Work request:
Read the entries below and pull out each line with the string "اليوم".

Provided data:
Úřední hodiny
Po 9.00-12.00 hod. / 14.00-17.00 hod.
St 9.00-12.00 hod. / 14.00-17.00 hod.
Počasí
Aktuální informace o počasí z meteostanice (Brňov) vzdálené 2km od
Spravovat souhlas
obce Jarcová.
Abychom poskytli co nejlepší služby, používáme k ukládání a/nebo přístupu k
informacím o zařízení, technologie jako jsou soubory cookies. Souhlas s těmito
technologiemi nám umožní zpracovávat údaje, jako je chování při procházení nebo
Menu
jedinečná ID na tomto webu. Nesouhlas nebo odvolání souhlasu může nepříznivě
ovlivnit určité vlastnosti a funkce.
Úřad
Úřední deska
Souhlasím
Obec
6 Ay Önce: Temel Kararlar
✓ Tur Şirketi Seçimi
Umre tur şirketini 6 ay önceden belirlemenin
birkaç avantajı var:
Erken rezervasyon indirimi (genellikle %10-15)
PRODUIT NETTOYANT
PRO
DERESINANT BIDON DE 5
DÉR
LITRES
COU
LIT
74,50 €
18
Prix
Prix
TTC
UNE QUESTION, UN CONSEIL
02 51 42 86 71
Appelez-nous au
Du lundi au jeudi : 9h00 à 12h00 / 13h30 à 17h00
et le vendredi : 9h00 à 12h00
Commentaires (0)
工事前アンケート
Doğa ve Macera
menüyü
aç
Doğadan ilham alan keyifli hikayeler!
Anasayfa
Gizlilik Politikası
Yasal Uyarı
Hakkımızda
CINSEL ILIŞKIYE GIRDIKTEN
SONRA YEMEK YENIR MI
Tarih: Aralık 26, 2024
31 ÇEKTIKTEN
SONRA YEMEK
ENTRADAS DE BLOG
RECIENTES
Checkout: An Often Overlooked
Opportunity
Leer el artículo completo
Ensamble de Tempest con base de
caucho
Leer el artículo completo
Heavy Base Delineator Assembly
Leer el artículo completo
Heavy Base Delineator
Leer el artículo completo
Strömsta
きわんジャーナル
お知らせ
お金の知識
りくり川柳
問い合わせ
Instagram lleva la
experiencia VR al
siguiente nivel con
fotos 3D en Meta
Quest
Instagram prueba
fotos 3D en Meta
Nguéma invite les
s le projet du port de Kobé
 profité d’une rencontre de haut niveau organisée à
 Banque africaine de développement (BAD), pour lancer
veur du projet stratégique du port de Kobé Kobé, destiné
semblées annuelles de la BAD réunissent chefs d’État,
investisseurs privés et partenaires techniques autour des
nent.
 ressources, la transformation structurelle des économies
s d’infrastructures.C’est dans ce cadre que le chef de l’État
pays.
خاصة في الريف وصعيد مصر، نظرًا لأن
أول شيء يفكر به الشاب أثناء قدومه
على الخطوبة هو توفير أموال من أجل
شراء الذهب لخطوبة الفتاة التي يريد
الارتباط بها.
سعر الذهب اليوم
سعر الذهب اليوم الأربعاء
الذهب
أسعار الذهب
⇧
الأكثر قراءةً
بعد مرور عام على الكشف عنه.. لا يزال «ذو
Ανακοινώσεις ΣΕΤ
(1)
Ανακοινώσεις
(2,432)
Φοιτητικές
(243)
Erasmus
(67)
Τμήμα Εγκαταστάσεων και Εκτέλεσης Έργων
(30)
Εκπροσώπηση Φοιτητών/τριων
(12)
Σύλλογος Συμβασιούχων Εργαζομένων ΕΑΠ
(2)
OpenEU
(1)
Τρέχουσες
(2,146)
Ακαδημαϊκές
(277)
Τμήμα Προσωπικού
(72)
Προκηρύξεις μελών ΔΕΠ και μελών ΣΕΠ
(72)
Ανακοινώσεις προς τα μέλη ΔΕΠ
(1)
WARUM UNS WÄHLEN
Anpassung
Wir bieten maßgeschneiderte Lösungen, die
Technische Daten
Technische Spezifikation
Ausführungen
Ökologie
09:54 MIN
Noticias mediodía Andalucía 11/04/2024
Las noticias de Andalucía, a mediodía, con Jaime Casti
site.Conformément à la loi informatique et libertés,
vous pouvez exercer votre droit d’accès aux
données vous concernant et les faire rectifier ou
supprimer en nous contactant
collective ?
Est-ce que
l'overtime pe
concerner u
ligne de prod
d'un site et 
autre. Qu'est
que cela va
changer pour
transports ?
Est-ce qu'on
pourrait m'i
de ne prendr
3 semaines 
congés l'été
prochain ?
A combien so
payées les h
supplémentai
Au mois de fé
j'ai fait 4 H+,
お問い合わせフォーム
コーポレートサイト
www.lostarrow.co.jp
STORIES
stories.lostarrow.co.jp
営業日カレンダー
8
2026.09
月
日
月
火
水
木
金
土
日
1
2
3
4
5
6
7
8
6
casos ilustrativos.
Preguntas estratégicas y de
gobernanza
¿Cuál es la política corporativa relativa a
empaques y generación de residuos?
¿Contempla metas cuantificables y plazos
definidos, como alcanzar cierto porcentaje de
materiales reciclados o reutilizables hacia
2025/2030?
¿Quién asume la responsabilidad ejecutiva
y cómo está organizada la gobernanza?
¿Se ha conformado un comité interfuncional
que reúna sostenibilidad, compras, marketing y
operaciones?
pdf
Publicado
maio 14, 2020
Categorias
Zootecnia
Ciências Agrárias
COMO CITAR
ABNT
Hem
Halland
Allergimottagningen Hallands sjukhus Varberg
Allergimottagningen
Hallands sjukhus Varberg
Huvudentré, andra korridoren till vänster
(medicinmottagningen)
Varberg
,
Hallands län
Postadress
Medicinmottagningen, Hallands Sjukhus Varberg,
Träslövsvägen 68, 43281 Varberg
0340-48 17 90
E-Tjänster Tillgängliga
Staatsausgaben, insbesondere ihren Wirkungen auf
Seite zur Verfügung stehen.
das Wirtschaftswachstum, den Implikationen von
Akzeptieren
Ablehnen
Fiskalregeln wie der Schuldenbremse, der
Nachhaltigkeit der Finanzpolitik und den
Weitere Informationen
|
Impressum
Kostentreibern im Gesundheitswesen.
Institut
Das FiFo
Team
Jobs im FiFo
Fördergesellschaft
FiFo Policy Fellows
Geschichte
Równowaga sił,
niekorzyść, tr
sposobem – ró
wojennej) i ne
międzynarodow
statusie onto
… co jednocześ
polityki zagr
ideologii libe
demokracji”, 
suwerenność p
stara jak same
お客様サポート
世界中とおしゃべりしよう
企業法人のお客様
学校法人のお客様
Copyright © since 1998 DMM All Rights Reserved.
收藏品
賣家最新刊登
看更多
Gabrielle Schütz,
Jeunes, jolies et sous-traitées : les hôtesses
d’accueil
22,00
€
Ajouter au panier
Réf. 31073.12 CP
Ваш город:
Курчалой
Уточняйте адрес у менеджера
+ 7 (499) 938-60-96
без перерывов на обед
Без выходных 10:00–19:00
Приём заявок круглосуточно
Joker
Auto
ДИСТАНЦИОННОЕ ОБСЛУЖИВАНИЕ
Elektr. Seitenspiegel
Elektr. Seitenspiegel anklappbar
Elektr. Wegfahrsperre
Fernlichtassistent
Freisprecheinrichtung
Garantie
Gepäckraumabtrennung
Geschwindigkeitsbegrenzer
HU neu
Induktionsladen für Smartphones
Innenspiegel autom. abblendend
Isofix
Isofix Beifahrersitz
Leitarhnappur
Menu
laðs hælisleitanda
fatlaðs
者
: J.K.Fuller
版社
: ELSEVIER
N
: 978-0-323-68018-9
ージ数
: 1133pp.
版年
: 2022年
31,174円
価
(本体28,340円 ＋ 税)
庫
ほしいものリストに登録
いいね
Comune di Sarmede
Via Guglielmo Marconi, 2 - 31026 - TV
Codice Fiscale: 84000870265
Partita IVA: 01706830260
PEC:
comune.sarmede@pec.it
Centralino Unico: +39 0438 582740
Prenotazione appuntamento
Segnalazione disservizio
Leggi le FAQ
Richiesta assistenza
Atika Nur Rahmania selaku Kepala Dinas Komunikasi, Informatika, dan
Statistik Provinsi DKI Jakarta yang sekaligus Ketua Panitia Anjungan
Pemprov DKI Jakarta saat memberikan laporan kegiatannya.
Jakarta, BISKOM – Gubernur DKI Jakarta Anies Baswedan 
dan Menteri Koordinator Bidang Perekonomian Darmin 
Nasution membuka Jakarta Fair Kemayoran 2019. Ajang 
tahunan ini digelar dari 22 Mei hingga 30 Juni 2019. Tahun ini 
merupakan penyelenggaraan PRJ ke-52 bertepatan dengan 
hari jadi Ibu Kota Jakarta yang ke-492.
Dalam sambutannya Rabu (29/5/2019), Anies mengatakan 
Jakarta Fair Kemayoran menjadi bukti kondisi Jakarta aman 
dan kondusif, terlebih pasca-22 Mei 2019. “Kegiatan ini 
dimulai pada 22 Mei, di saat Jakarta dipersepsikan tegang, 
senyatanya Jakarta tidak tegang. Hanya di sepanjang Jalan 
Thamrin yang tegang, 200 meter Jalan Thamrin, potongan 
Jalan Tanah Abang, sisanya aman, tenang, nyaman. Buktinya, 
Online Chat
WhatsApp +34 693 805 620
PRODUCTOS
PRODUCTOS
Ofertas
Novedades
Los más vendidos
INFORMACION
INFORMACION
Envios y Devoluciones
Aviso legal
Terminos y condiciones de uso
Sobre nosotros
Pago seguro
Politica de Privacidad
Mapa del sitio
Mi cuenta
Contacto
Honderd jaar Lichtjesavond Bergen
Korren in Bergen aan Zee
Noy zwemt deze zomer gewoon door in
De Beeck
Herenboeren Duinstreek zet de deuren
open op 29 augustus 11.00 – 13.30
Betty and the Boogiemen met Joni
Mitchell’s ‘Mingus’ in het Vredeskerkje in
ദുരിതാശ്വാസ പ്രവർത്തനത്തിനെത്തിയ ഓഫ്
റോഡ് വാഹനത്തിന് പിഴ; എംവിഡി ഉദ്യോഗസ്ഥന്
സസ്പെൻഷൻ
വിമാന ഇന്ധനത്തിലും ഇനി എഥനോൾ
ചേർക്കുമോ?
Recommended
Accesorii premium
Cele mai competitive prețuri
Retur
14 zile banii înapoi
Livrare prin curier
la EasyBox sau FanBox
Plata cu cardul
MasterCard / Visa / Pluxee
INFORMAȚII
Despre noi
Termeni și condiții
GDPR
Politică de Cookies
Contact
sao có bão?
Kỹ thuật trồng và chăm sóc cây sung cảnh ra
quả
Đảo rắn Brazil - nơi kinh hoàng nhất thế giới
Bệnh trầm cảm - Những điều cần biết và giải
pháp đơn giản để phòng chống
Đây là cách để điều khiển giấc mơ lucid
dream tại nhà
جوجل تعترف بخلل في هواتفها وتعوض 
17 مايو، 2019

Result of this task:
سعر الذهب اليوم
سعر الذهب اليوم الأربعاء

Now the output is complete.